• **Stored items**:
##############################

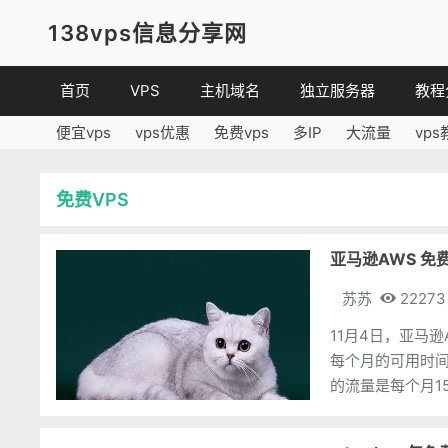
138vps信息分享网
首页
VPS
主机域名
独立服务器
教程
便宜vps
vps优惠
免费vps
多IP
大流量
vps
VPS优惠
域名
VPS
便宜VPS
虚拟主机
建站
免费VPS
VPS评测
linux
其他
亚马逊AWS 免
苏苏
22273
11月4日，亚马
每个月的可用时间为75
的流量是每个月15
https://aws.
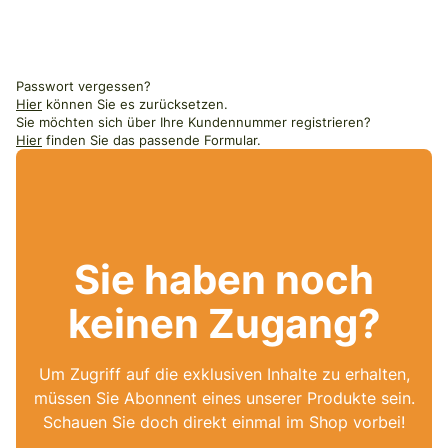
Passwort vergessen?
Hier
können Sie es zurücksetzen.
Sie möchten sich über Ihre Kundennummer registrieren?
Hier
finden Sie das passende Formular.
Sie haben noch
keinen Zugang?
Um Zugriff auf die exklusiven Inhalte zu erhalten,
müssen Sie Abonnent eines unserer Produkte sein.
Schauen Sie doch direkt einmal im Shop vorbei!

##############################

Output the records exactly, and let none of their pictures appear in the copy.

138vps信息分享网
首页
VPS
主机域名
独立服务器
教程
便宜vps
vps优惠
免费vps
多IP
大流量
vps
VPS优惠
域名
VPS
便宜VPS
虚拟主机
建站
免费VPS
VPS评测
linux
其他
亚马逊AWS 免
苏苏
22273
11月4日，亚马
每个月的可用时间为75
的流量是每个月15
https://aws.
Passwort vergessen?
Hier
können Sie es zurücksetzen.
Sie möchten sich über Ihre Kundennummer registrieren?
Hier
finden Sie das passende Formular.
Sie haben noch
keinen Zugang?
Um Zugriff auf die exklusiven Inhalte zu erhalten,
müssen Sie Abonnent eines unserer Produkte sein.
Schauen Sie doch direkt einmal im Shop vorbei!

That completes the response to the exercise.